(Stored data entries)
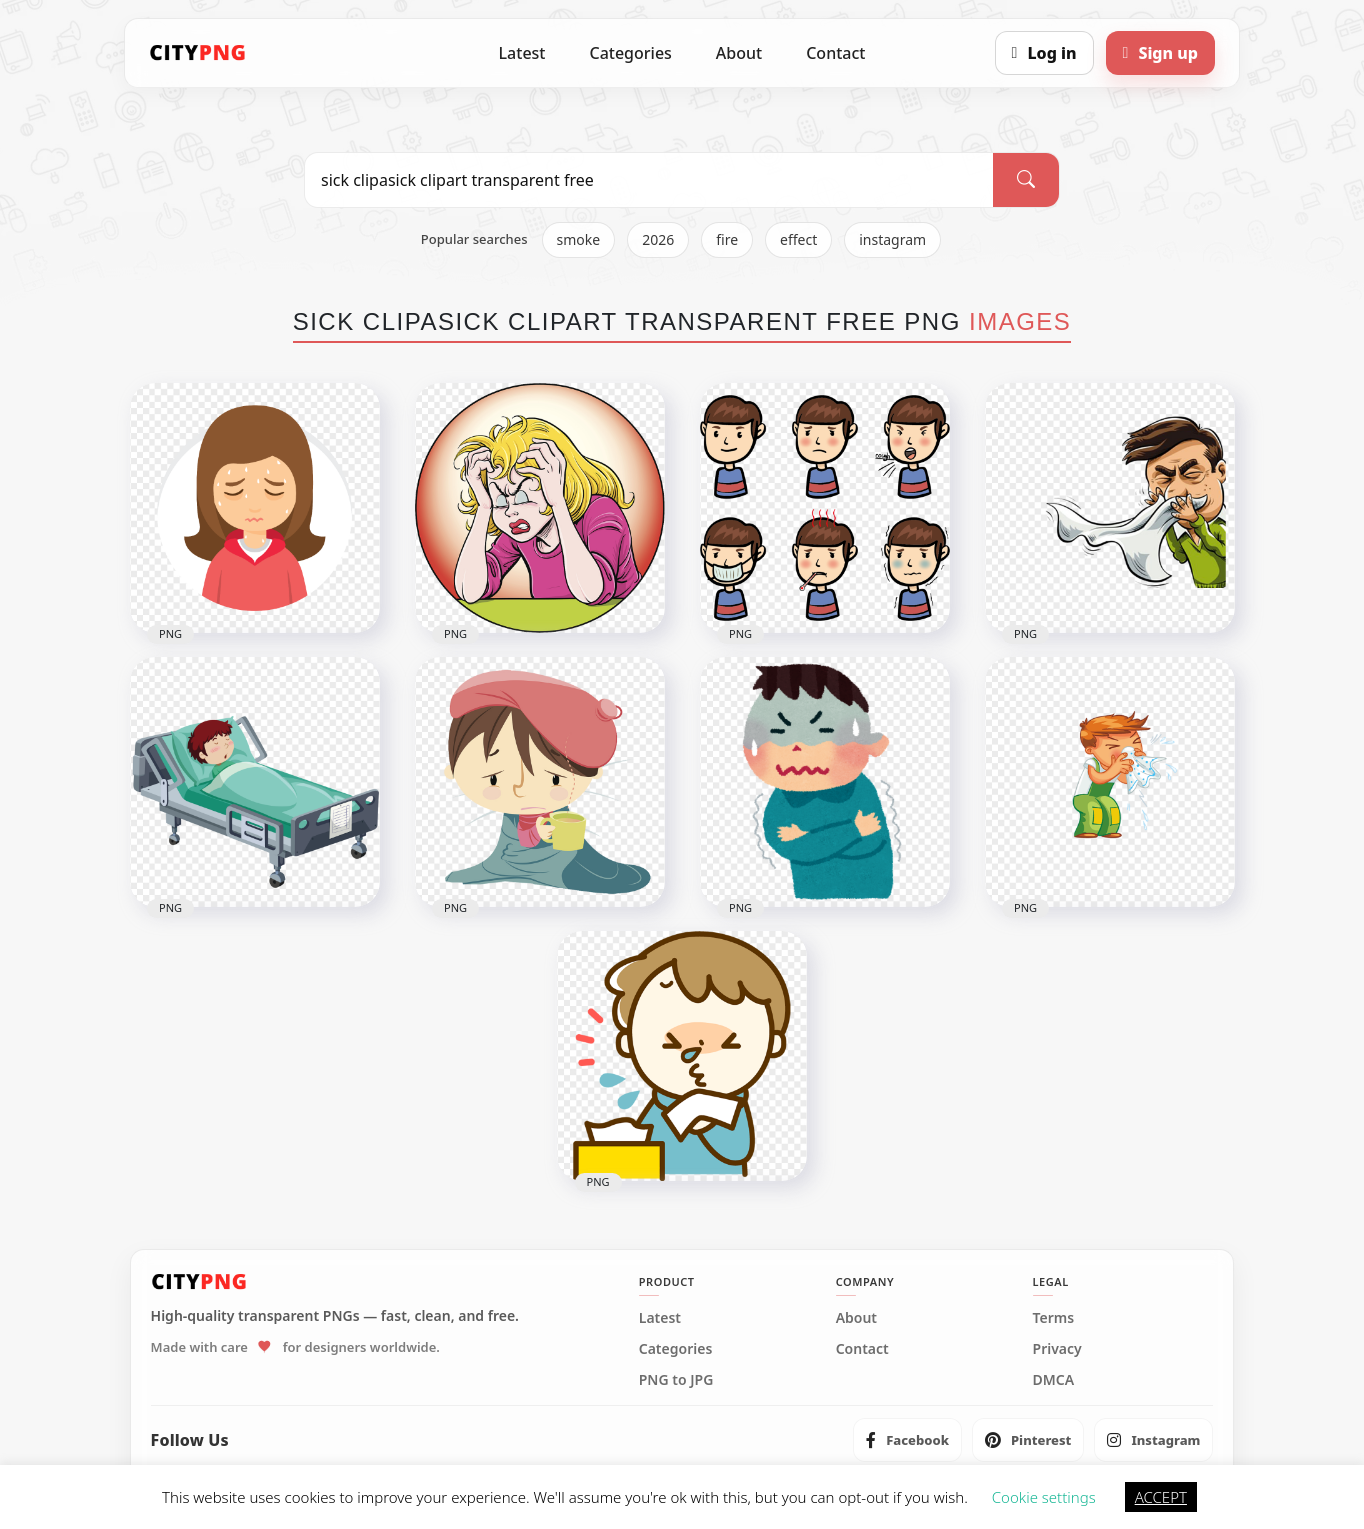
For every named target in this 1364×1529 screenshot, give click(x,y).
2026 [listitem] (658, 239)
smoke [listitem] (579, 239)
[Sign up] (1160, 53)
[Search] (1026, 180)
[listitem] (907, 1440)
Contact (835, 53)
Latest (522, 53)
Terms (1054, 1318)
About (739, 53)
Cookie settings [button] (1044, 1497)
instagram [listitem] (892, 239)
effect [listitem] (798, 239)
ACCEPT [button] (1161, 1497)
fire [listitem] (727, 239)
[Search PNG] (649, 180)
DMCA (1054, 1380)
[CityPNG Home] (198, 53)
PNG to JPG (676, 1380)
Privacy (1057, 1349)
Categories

▶ **Directions for this task**:
The entries are to be written out again exactly, though without any images.

▶ **Problem solution**:
For every named target in this 1364×1529 screenshot, give click(x,y).
2026 [listitem] (658, 239)
smoke [listitem] (579, 239)
[Sign up] (1160, 53)
[Search] (1026, 180)
[listitem] (907, 1440)
Contact (835, 53)
Latest (522, 53)
Terms (1054, 1318)
About (739, 53)
Cookie settings [button] (1044, 1497)
instagram [listitem] (892, 239)
effect [listitem] (798, 239)
ACCEPT [button] (1161, 1497)
fire [listitem] (727, 239)
[Search PNG] (649, 180)
DMCA (1054, 1380)
[CityPNG Home] (198, 53)
PNG to JPG (676, 1380)
Privacy (1057, 1349)
Categories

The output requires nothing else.